Cork flooring is highly resistant to water, comfortable, warm, and environmentally friendly. We have too many customers to list that love their cork floor!


Where does cork come from?

Cork is the bark of a Cork Oak. If you live in the States, you’re most likely familiar with a Beach or Chestnut tree which are both in the same family as a cork oak. The main difference between the cork oak and the chestnut and beach tree are three-fold. First, the bark of cork oak is significantly thicker and more resilient than those of other trees. Second, cork oak is native to the western Mediterranean basin, in countries such as: North Africa (Algeria, Tunisia and Morocco), southern France, Spain, Italy and Portugal. Third, a cork tree can grow in some of the most inhospitable and barren land you can possible imagine.

Yet, it is trait, among many, that makes cork oak so incredible. Few trees have the capacity to adapt to soils virtually incapable of supporting any other economically viable crop. Moreover, cork oaks create an ecological balance by preventing further degradation to this barren micro-climate. They are sturdy, stocky, resilient trees that make few demands on either humans or the environment.

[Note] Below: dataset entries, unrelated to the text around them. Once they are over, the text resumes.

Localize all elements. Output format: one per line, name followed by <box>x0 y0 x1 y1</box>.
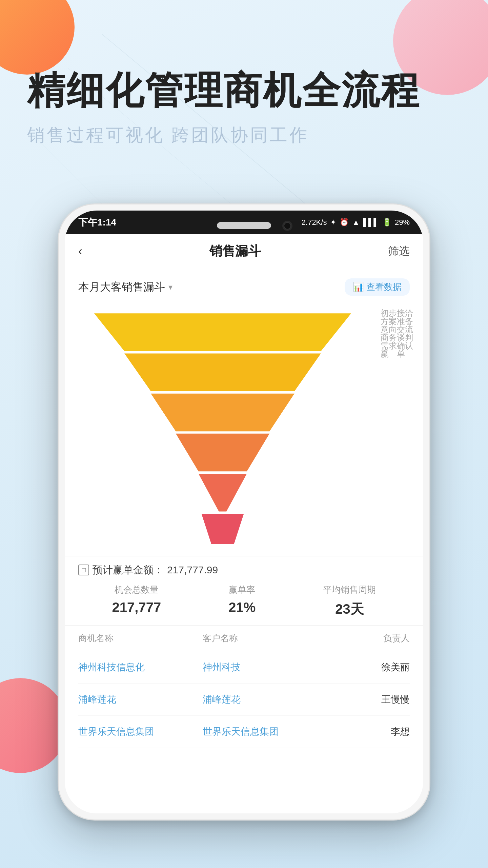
customer-name-0[interactable]: 神州科技 <box>203 661 327 674</box>
stats-section: □ 预计赢单金额： 217,777.99 机会总数量 217,777 赢单率 <box>65 556 423 626</box>
owner-name-2: 李想 <box>327 725 410 738</box>
filter-button[interactable]: 筛选 <box>388 244 410 259</box>
funnel-svg <box>72 306 374 549</box>
table-row[interactable]: 浦峰莲花 浦峰莲花 王慢慢 <box>78 684 410 716</box>
stat-value-0: 217,777 <box>112 600 161 615</box>
funnel-label-2: 方案准备 <box>381 317 413 326</box>
network-speed: 2.72K/s <box>302 218 327 227</box>
section-header: 本月大客销售漏斗 ▾ 📊 查看数据 <box>65 268 423 302</box>
funnel-label-1: 初步接洽 <box>381 309 413 317</box>
wifi-icon: ▲ <box>352 218 360 227</box>
opp-name-2[interactable]: 世界乐天信息集团 <box>78 725 203 738</box>
phone-mockup: 下午1:14 2.72K/s ✦ ⏰ ▲ ▌▌▌ 🔋 29% ‹ 销售漏斗 <box>58 203 430 821</box>
owner-name-1: 王慢慢 <box>327 693 410 706</box>
battery-percent: 29% <box>395 218 410 227</box>
status-icons: 2.72K/s ✦ ⏰ ▲ ▌▌▌ 🔋 29% <box>302 218 410 227</box>
decorative-blob-orange <box>0 0 75 75</box>
stats-grid: 机会总数量 217,777 赢单率 21% 平均销售周期 23天 <box>78 584 410 618</box>
status-time: 下午1:14 <box>78 216 116 229</box>
svg-marker-7 <box>199 474 247 511</box>
table-row[interactable]: 神州科技信息化 神州科技 徐美丽 <box>78 651 410 684</box>
customer-name-2[interactable]: 世界乐天信息集团 <box>203 725 327 738</box>
col-header-owner: 负责人 <box>327 632 410 644</box>
funnel-label-6: 赢 单 <box>381 350 413 358</box>
app-navbar: ‹ 销售漏斗 筛选 <box>65 234 423 268</box>
table-header-row: 商机名称 客户名称 负责人 <box>78 626 410 651</box>
phone-camera <box>281 220 293 232</box>
customer-name-1[interactable]: 浦峰莲花 <box>203 693 327 706</box>
signal-icon: ✦ <box>330 218 336 227</box>
svg-marker-5 <box>151 394 294 431</box>
page-title: 销售漏斗 <box>209 242 261 260</box>
hero-subtitle: 销售过程可视化 跨团队协同工作 <box>27 123 461 147</box>
phone-outer-shell: 下午1:14 2.72K/s ✦ ⏰ ▲ ▌▌▌ 🔋 29% ‹ 销售漏斗 <box>58 203 430 821</box>
view-data-button[interactable]: 📊 查看数据 <box>345 278 410 296</box>
win-amount-value: 217,777.99 <box>167 564 218 576</box>
svg-marker-4 <box>124 353 321 391</box>
hero-title: 精细化管理商机全流程 <box>27 68 461 113</box>
section-title: 本月大客销售漏斗 ▾ <box>78 280 172 295</box>
svg-marker-6 <box>176 434 270 471</box>
svg-marker-8 <box>202 514 244 544</box>
stat-label-1: 赢单率 <box>228 584 256 596</box>
chart-icon: 📊 <box>353 282 364 292</box>
win-amount-icon: □ <box>78 565 89 575</box>
opp-name-0[interactable]: 神州科技信息化 <box>78 661 203 674</box>
app-content: 本月大客销售漏斗 ▾ 📊 查看数据 <box>65 268 423 813</box>
table-row[interactable]: 世界乐天信息集团 世界乐天信息集团 李想 <box>78 716 410 748</box>
funnel-label-5: 需求确认 <box>381 342 413 350</box>
battery-icon: 🔋 <box>382 218 391 227</box>
stat-win-rate: 赢单率 21% <box>228 584 256 618</box>
phone-speaker <box>217 222 271 229</box>
funnel-label-3: 意向交流 <box>381 326 413 334</box>
stat-label-0: 机会总数量 <box>112 584 161 596</box>
opportunity-table: 商机名称 客户名称 负责人 神州科技信息化 神州科技 徐美丽 浦峰莲花 浦峰莲花 <box>65 626 423 748</box>
stat-opportunity-count: 机会总数量 217,777 <box>112 584 161 618</box>
cellular-icon: ▌▌▌ <box>363 218 379 227</box>
opp-name-1[interactable]: 浦峰莲花 <box>78 693 203 706</box>
phone-inner: 下午1:14 2.72K/s ✦ ⏰ ▲ ▌▌▌ 🔋 29% ‹ 销售漏斗 <box>65 211 423 813</box>
col-header-opp: 商机名称 <box>78 632 203 644</box>
back-button[interactable]: ‹ <box>78 244 82 258</box>
alarm-icon: ⏰ <box>340 218 349 227</box>
stat-avg-cycle: 平均销售周期 23天 <box>323 584 376 618</box>
owner-name-0: 徐美丽 <box>327 661 410 674</box>
funnel-stage-labels: 初步接洽 方案准备 意向交流 商务谈判 需求确认 赢 单 <box>374 306 416 361</box>
dropdown-arrow-icon[interactable]: ▾ <box>168 282 172 292</box>
funnel-label-4: 商务谈判 <box>381 334 413 342</box>
svg-marker-3 <box>94 313 351 351</box>
stat-value-2: 23天 <box>323 600 376 618</box>
app-screen: 下午1:14 2.72K/s ✦ ⏰ ▲ ▌▌▌ 🔋 29% ‹ 销售漏斗 <box>65 211 423 813</box>
win-amount-label: 预计赢单金额： <box>93 563 164 577</box>
col-header-customer: 客户名称 <box>203 632 327 644</box>
hero-section: 精细化管理商机全流程 销售过程可视化 跨团队协同工作 <box>27 68 461 147</box>
win-amount-row: □ 预计赢单金额： 217,777.99 <box>78 563 410 577</box>
stat-label-2: 平均销售周期 <box>323 584 376 596</box>
funnel-chart-area: 初步接洽 方案准备 意向交流 商务谈判 需求确认 赢 单 <box>65 302 423 556</box>
stat-value-1: 21% <box>228 600 256 615</box>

Cork trees flourish in areas with little rain or nutrition. They grow in sandy chalk-free soils with low levels of nitrogen and high levels of potassium. The climate never falls below -5 degrees Celsius, nor may there be much rainfall (between 600-800 millimeters per year), leaving us with very few areas like Portugal where it has thrived for millions of years. There are more than 725,000 hectares of cork forest in Portugal alone, equivalent to 30% of the world cork oak population. And as a result of the way cork is harvested — shaved off the sides of trees in much the same way a sheep is shorn — means forests continue to thrive in areas where other economically viable crops cannot.

The Portuguese government has taken several precautions to protect the cork oaks by strictly enforcing a law that forbids any cork oak to be cut down or the bark stripped more than every 9 years. Therefore, in a tree’s lifespan of 150 to 200 years, bark can be stripped between 8 to 15 times! I’ll be the first to admit that I didn’t have a clue. I knew the bark can regenerate, but I had no idea the amount times it could potentially be harvested, nor did I know that it isn’t until the tree reaches approximately 27 years until the first harvest called, Virgin cork (or ‘male’ cork) can be taken. While industrial products can be made from the first three harvests, it isn’t until the tree is approximately 54 years of age until the first wine closures can be made from the bark.